__YOUR INSTRUCTIONS__.
Scan the records for the string "cambios" and copy every line that holds it.

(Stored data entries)
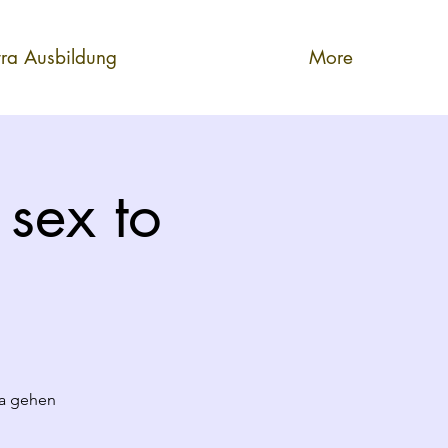
tra Ausbildung
More
 sex to
ra gehen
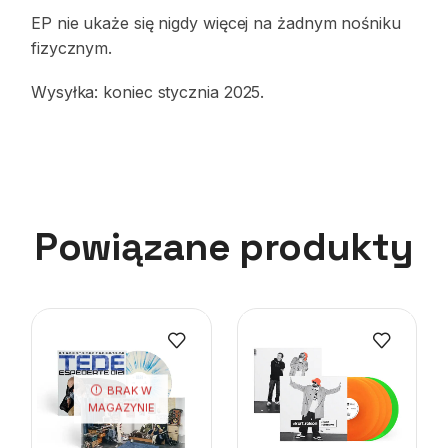
EP nie ukaże się nigdy więcej na żadnym nośniku
fizycznym.
Wysyłka: koniec stycznia 2025.
Powiązane produkty
BRAK W
MAGAZYNIE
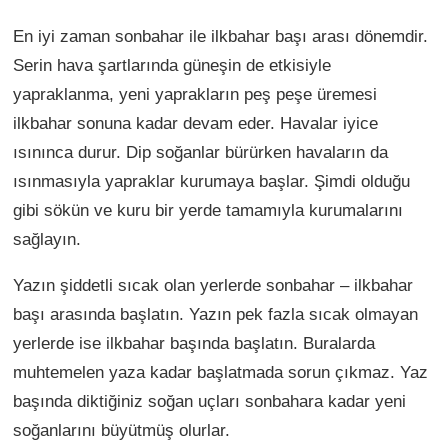
En iyi zaman sonbahar ile ilkbahar başı arası dönemdir.
Serin hava şartlarında güneşin de etkisiyle
yapraklanma, yeni yaprakların peş peşe üremesi
ilkbahar sonuna kadar devam eder. Havalar iyice
ısınınca durur. Dip soğanlar bürürken havaların da
ısınmasıyla yapraklar kurumaya başlar. Şimdi olduğu
gibi sökün ve kuru bir yerde tamamıyla kurumalarını
sağlayın.
Yazın şiddetli sıcak olan yerlerde sonbahar – ilkbahar
başı arasında başlatın. Yazın pek fazla sıcak olmayan
yerlerde ise ilkbahar başında başlatın. Buralarda
muhtemelen yaza kadar başlatmada sorun çıkmaz. Yaz
başında diktiğiniz soğan uçları sonbahara kadar yeni
soğanlarını büyütmüş olurlar.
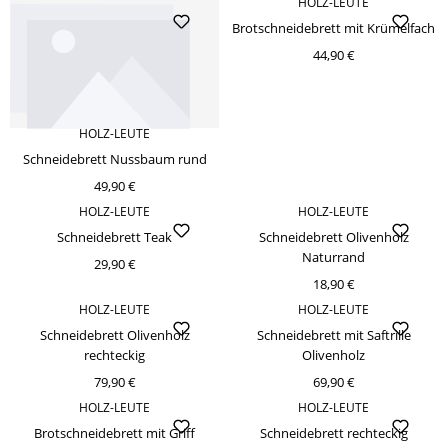
HOLZ-LEUTE
Brotschneidebrett mit Krümelfach
44,90 €
HOLZ-LEUTE
Schneidebrett Nussbaum rund
49,90 €
HOLZ-LEUTE
HOLZ-LEUTE
Schneidebrett Teak
Schneidebrett Olivenholz
Naturrand
29,90 €
18,90 €
HOLZ-LEUTE
HOLZ-LEUTE
Schneidebrett Olivenholz
Schneidebrett mit Saftrille
rechteckig
Olivenholz
79,90 €
69,90 €
HOLZ-LEUTE
HOLZ-LEUTE
Brotschneidebrett mit Griff
Schneidebrett rechteckig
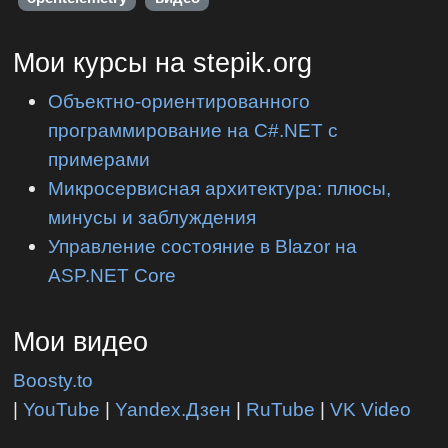
Мои курсы на stepik.org
Объектно-ориентированного
программирование на C#.NET с
примерами
Микросервисная архитектура: плюсы,
минусы и заблуждения
Управление состояние в Blazor на
ASP.NET Core
Мои видео
Boosty.to
|
YouTube
|
Yandex.Дзен
|
RuTube
|
VK Video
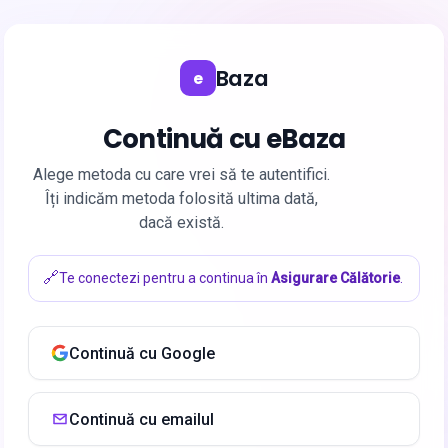
Baza
e
Continuă cu eBaza
Alege metoda cu care vrei să te autentifici.
Îți indicăm metoda folosită ultima dată,
dacă există.
🔗
Te conectezi pentru a continua
în
Asigurare Călătorie
.
Continuă cu Google
Continuă cu emailul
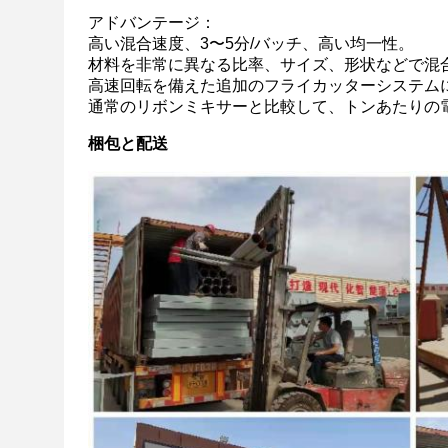
アドバンテージ：
高い混合速度、3〜5分/バッチ、高い均一性。
材料を非常に異なる比率、サイズ、形状などで混
高速回転を備えた追加のフライカッターシステム
通常のリボンミキサーと比較して、トンあたりの
梱包と配送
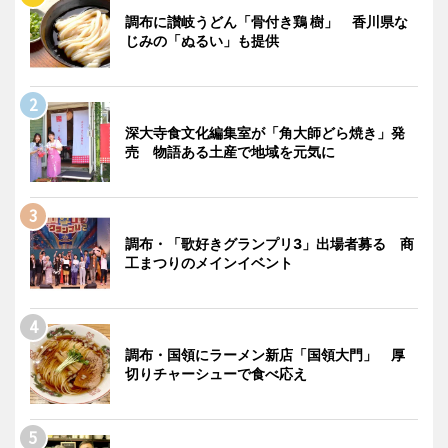
調布に讃岐うどん「骨付き鶏 樹」 香川県な
じみの「ぬるい」も提供
深大寺食文化編集室が「角大師どら焼き」発
売 物語ある土産で地域を元気に
調布・「歌好きグランプリ3」出場者募る 商
工まつりのメインイベント
調布・国領にラーメン新店「国領大門」 厚
切りチャーシューで食べ応え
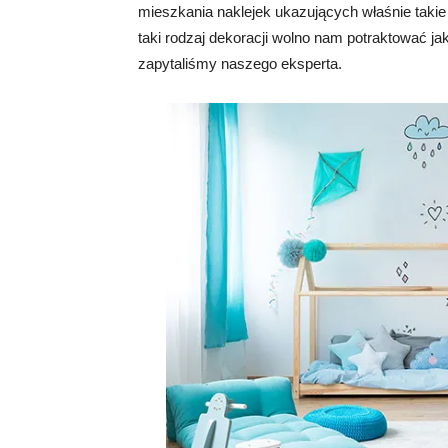
mieszkania naklejek ukazujących właśnie taki
taki rodzaj dekoracji wolno nam potraktować j
zapytaliśmy naszego eksperta.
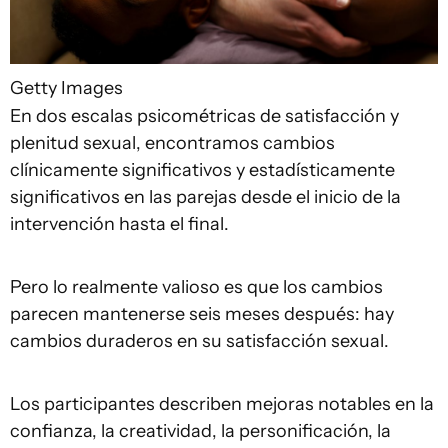
Getty Images
En dos escalas psicométricas de satisfacción y
plenitud sexual, encontramos cambios
clínicamente significativos y estadísticamente
significativos en las parejas desde el inicio de la
intervención hasta el final.
Pero lo realmente valioso es que los cambios
parecen mantenerse seis meses después: hay
cambios duraderos en su satisfacción sexual.
Los participantes describen mejoras notables en la
confianza, la creatividad, la personificación, la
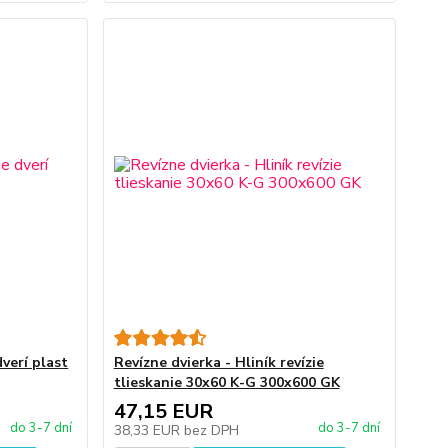
dverí plast
Revízne dvierka - Hliník revízie
tlieskanie 30x60 K-G 300x600 GK
47,15 EUR
do 3-7 dní
do 3-7 dní
38,33 EUR
bez DPH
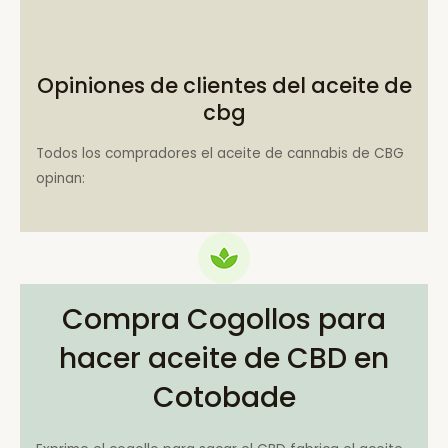
Opiniones de clientes del aceite de
cbg
Todos los compradores el aceite de cannabis de CBG
opinan:
Compra Cogollos para
hacer aceite de CBD en
Cotobade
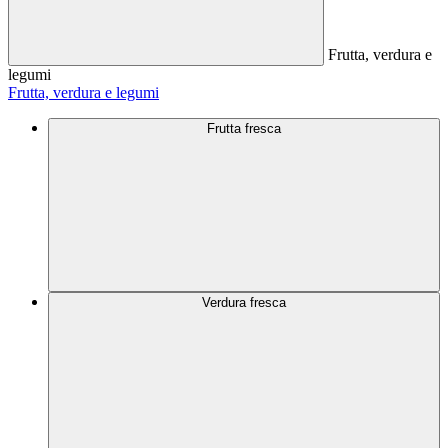
Frutta, verdura e
legumi
Frutta, verdura e legumi
Frutta fresca
Verdura fresca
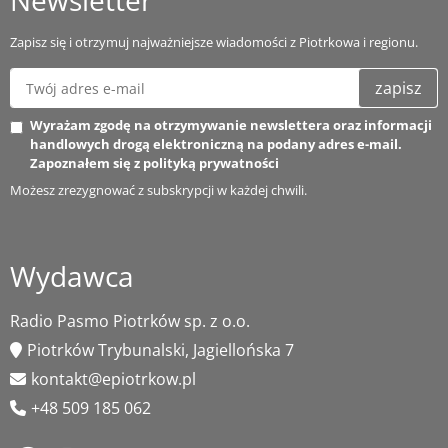
Newsletter
Zapisz się i otrzymuj najważniejsze wiadomości z Piotrkowa i regionu.
zapisz
Wyrażam zgodę na otrzymywanie newslettera oraz informacji
handlowych drogą elektroniczną na podany adres e-mail.
Zapoznałem się z
polityką prywatności
Możesz zrezygnować z subskrypcji w każdej chwili.
Wydawca
Radio Pasmo Piotrków sp. z o.o.
Piotrków Trybunalski, Jagiellońska 7
kontakt@epiotrkow.pl
+48 509 185 062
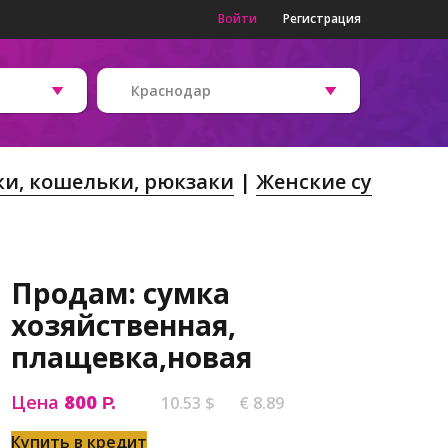
Войти
Регистрация
Краснодар
и, кошельки, рюкзаки
Женские су
Продам: сумка
хозяйственная,
плащевка,новая
Цена
800
10.53 $
€ 8.89
Р.
Купить в кредит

__RESULT FOR THIS EXERCISE__.
plenitud sexual, encontramos cambios
Pero lo realmente valioso es que los cambios
cambios duraderos en su satisfacción sexual.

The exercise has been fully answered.